Also, among caregivers who provided constant care — around the clock, seven days a week — as well as those who care for someone with impaired mobility, the rate of depression was higher than caregivers who provided fewer hours of care, and who did not assist with mobility.¹⁶ An alarming 1999 report in JAMA revealed a higher death rate among spousal caregivers who are 66 or older: Elderly caregivers who reported mental or emotional strain associated with caregiving were found to be 63% more likely to die within four years than those without strain.¹⁷

Caregiving families require education, guidance, and integrated systems of healthcare, social services, and the community to support them in caregiving roles. Many people, including healthcare professionals, are not aware of community resources that help with care, nor do they know how to find and gain access to them. The National Family Caregiver Support Program, enacted in 2000 and renewed and increased annually, has provided millions of family caregivers with information, assistance in accessing services, training, respite, and other supplemental services.¹⁸ This program, administered by the Department of Health and Human Services of the Administration on Aging, does not cover caregivers who are younger than 60, unless they are caring for someone older than 60. Legislation, signed by President Bush in December 2006, provided a mechanism for relieving caregivers of all ages, dependent on funding.

Today’s Complex Family

The changing family unit, with its individually unique dynamics, compounds the issues of caring for an aging population with its increased demand for care. Family members who are able to devote themselves to caregiving are fewer, women frequently work outside the home, family size is smaller, grandparents provide guardianship and childcare, and fewer family members are engaged in care responsibilities.

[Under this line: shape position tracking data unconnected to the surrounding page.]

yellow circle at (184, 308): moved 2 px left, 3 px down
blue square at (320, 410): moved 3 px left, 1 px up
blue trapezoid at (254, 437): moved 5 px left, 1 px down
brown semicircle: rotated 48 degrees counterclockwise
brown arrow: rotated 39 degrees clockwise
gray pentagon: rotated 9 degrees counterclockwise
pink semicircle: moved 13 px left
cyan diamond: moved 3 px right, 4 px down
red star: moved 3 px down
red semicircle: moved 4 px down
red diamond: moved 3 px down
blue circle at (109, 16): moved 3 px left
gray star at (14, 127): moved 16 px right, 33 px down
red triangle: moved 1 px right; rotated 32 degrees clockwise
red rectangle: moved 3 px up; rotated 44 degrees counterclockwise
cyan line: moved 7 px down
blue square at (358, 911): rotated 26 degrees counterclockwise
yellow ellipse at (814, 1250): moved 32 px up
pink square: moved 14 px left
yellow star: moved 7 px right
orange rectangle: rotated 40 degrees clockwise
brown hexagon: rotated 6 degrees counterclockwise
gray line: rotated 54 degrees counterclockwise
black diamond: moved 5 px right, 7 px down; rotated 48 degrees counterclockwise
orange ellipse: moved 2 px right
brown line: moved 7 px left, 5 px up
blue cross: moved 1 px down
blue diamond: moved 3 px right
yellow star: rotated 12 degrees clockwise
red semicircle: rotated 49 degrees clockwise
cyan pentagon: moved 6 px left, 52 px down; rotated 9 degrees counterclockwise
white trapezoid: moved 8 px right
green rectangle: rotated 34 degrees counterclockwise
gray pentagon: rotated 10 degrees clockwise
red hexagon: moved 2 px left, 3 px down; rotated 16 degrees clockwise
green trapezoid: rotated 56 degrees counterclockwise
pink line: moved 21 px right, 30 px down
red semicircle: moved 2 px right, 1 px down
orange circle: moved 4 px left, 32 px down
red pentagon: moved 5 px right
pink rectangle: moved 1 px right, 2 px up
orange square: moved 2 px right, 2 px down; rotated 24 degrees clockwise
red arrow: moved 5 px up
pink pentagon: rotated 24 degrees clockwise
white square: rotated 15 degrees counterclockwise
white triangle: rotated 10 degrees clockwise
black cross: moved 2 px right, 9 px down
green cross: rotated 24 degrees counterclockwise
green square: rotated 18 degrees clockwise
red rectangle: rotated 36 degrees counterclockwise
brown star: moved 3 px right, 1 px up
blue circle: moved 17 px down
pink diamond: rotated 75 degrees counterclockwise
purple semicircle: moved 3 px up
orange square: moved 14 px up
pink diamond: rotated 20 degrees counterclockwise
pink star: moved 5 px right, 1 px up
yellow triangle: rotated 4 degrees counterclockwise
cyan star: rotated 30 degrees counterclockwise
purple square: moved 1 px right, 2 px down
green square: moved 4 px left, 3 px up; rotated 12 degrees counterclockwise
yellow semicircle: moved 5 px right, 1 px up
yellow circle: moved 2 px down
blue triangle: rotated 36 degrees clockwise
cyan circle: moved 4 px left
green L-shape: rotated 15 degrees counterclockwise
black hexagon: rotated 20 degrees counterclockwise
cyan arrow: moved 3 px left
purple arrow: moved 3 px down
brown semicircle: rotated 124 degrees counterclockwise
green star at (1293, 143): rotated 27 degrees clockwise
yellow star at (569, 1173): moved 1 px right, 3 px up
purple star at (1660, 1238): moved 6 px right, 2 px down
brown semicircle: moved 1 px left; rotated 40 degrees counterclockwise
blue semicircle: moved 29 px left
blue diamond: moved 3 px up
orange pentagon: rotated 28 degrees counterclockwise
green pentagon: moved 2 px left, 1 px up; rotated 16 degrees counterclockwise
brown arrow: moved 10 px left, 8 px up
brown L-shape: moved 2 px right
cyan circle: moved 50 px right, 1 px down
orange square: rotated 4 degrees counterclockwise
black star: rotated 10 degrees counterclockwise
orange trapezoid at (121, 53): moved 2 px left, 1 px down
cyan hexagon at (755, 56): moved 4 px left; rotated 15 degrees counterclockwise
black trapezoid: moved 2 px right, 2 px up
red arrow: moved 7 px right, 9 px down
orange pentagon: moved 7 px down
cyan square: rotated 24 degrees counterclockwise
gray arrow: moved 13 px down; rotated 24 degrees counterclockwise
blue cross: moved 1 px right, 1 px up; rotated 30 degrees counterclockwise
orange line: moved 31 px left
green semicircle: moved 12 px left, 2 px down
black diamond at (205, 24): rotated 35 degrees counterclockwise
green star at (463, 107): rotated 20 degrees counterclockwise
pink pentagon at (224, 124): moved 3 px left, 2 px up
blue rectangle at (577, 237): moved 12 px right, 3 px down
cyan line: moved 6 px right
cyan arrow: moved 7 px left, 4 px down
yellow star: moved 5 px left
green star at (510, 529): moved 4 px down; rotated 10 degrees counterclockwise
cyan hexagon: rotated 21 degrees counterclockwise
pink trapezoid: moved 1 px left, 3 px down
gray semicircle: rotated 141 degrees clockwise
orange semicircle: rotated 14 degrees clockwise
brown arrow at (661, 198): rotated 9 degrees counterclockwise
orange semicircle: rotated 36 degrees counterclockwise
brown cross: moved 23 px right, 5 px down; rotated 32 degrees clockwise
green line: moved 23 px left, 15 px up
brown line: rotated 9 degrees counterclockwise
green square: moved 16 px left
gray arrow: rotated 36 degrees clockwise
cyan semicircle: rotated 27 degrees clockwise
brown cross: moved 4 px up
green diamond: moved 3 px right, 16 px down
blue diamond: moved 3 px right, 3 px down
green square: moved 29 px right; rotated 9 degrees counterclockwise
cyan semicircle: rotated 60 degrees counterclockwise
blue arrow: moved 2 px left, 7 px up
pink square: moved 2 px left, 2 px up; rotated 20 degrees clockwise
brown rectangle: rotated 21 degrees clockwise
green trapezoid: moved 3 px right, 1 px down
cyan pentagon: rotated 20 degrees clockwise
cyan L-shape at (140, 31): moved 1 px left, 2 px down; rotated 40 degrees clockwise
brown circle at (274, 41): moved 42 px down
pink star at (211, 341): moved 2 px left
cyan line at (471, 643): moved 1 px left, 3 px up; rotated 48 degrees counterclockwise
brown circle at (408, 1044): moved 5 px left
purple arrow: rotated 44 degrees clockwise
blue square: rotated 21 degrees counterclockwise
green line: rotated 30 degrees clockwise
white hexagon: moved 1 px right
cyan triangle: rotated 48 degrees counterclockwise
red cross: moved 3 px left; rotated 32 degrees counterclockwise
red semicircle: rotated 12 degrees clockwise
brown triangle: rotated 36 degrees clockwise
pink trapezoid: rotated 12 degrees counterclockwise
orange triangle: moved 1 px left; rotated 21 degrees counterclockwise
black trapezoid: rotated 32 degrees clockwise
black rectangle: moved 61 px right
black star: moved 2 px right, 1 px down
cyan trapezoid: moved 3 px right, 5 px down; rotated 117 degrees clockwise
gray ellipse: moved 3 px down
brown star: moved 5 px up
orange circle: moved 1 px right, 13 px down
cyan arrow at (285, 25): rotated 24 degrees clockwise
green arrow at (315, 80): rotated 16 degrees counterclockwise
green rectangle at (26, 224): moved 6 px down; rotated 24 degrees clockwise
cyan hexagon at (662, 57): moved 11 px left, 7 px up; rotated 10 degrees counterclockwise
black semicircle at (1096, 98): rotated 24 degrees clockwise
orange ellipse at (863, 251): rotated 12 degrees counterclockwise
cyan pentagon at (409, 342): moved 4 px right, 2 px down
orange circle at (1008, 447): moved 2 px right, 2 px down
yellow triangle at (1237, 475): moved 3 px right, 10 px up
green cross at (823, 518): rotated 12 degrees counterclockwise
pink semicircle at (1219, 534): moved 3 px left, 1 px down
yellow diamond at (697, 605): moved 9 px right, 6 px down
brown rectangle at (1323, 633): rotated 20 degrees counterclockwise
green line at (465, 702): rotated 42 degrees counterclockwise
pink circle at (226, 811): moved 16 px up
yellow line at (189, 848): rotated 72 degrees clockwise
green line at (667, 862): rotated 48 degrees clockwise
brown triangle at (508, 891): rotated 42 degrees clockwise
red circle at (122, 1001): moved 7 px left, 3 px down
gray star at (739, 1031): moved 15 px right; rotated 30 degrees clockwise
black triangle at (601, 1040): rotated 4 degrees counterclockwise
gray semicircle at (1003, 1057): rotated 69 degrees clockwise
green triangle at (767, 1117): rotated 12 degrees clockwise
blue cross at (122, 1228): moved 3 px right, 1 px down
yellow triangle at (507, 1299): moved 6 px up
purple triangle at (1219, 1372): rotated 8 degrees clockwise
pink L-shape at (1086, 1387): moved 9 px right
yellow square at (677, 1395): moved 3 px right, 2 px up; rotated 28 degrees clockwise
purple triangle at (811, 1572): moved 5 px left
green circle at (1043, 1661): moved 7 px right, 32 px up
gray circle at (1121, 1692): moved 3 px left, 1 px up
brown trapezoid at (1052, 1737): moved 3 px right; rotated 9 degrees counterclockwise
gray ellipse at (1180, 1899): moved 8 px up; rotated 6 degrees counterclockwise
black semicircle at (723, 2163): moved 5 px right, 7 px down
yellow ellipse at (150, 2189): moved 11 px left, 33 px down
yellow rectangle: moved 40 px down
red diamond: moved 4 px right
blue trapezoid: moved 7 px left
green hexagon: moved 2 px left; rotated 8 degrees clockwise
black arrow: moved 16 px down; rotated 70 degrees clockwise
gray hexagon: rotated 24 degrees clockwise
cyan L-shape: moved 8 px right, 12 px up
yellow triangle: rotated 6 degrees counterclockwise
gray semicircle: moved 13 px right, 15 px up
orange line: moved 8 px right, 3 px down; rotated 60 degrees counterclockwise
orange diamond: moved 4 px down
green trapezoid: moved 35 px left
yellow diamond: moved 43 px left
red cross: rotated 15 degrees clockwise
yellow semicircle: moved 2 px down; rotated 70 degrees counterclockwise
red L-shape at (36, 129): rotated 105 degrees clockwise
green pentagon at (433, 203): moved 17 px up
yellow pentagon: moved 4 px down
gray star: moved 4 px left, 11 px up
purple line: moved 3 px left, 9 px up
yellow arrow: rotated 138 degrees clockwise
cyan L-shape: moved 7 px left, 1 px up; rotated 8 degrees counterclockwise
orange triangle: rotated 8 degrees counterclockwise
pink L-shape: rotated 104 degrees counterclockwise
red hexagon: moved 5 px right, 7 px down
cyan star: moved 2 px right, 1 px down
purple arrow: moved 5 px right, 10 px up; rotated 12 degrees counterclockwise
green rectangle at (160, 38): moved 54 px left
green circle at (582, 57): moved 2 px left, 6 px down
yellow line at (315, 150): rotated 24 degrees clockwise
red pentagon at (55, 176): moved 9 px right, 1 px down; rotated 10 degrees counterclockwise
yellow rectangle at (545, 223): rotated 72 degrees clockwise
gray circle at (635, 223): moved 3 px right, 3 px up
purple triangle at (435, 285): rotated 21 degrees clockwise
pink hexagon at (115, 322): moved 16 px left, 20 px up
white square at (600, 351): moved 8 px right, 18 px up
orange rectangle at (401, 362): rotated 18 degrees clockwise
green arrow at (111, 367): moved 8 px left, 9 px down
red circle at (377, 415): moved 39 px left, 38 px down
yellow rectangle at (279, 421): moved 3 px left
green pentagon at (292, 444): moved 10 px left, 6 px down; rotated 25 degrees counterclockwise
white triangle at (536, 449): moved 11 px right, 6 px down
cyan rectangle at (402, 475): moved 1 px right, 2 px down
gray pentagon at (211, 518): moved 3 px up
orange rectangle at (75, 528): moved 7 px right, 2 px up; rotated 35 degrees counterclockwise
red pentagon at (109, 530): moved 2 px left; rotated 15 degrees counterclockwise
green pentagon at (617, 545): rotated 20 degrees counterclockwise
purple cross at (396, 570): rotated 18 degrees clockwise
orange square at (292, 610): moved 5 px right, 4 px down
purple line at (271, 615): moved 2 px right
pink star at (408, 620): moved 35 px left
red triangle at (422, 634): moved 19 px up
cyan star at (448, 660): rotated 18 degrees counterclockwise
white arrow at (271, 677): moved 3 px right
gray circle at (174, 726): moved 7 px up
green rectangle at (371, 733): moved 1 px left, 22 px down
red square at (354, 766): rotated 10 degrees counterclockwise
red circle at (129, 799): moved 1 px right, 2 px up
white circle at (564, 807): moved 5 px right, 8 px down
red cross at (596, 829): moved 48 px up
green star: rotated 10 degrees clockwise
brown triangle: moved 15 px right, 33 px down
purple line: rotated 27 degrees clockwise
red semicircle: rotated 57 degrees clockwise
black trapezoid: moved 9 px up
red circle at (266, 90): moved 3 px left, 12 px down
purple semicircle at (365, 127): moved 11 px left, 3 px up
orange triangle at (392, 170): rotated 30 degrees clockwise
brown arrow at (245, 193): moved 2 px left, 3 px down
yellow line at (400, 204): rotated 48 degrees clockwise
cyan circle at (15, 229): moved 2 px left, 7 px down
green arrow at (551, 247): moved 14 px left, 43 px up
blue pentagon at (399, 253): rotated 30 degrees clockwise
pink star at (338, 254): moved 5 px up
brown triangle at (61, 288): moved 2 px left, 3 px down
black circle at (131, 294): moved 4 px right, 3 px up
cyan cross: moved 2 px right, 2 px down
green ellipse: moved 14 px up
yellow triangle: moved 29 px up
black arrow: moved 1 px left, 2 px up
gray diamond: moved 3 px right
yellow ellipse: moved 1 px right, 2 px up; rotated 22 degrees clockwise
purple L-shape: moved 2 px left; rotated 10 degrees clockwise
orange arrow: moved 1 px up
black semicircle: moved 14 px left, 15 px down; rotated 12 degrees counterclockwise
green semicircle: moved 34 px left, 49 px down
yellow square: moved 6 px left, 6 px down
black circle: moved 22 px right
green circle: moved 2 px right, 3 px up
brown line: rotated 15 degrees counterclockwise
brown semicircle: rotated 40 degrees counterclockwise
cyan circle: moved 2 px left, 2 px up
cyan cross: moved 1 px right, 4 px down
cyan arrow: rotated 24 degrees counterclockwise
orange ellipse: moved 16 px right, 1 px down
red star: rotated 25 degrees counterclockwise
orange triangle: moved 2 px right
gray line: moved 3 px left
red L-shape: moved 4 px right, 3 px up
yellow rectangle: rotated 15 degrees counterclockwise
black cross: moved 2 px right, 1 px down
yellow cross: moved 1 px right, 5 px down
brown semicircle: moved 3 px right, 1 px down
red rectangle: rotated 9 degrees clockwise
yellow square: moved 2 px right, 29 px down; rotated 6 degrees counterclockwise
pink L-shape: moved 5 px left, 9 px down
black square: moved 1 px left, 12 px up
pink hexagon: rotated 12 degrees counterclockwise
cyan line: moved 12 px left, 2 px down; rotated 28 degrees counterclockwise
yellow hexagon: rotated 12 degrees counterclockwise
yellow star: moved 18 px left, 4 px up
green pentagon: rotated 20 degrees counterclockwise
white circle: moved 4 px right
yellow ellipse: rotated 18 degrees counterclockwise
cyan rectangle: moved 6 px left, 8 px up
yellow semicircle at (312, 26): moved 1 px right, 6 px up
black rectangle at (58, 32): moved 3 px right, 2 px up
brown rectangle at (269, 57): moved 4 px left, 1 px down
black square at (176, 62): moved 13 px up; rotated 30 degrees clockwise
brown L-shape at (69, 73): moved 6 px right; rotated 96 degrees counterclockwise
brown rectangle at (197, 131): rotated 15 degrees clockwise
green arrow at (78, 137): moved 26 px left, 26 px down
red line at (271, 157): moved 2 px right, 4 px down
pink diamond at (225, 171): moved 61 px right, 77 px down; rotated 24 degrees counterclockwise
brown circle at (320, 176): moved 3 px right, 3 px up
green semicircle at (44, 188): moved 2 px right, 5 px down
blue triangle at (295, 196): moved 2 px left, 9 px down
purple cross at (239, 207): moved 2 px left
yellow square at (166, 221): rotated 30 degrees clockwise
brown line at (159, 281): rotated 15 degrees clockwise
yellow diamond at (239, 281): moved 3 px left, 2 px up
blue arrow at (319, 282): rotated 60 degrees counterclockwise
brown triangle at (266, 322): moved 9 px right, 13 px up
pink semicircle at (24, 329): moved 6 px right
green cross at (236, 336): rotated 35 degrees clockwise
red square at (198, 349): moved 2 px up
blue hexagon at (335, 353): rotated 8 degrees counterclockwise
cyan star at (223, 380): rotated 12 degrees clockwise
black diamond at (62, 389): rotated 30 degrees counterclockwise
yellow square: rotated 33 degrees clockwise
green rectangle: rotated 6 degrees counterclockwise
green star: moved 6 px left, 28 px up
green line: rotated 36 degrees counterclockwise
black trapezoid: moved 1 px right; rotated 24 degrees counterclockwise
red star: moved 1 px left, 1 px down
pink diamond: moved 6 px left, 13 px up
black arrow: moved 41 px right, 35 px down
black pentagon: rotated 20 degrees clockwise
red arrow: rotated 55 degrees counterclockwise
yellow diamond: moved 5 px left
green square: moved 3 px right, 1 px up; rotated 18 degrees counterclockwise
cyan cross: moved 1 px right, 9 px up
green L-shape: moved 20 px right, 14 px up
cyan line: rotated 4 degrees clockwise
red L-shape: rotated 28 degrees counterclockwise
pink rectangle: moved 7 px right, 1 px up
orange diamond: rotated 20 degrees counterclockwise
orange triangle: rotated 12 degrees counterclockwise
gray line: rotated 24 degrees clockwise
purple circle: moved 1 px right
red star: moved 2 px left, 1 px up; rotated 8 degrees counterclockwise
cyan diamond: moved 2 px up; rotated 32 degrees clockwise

More people are providing caregiving assistance across distant parts of the country. In fact, an estimated 7 million parents live more than an hour away from their adult children who assist with their care.⁸ Extended families that may struggle with relationship issues further stress the caregiving responsibilities: For example, second or third marriages with multiple stepchildren, in-laws, ex-spouses, same-sex partners, and significant others add challenging new dimensions for caring roles, responsibilities, and legal issues. Also, men are just as likely to be primary caregivers and fully participate in care, often sacrificing more than their female counterparts; i.e., work-related travel.¹⁹ If they are not caregiving already, many adult children see caregiving in their future. One survey conducted by the National Family Caregivers Association (NFCA) found that 59% of the adult population either is or expects to be a family caregiver.²⁰

Total respondents in this sample = 810; child caring for parent = 192; parent caring for child = 154; caring for a spouse = 387; caring for other relatives, friends = 77

Care Is Changing

In recent years, changes in the type of care have accompanied the soaring demand. Portable technology allows the opportunity for high-tech treatments, such as infusion therapies, peritoneal dialysis, ventilators, feeding tubes, and special wound care, to take place at home. This trend places new burdens on caregivers, often with minimal physician and home healthcare support. Furthermore, care that used to encompass a few weeks or months now often extends for years. A 2004 study reports that the average duration of caregiving is 4.3 years; 29% of caregivers have provided care for more than five years.¹ Other factors, such as the desire to "age in place" along with new medical regimens and surgical techniques, facilitates the continuation of home-based care.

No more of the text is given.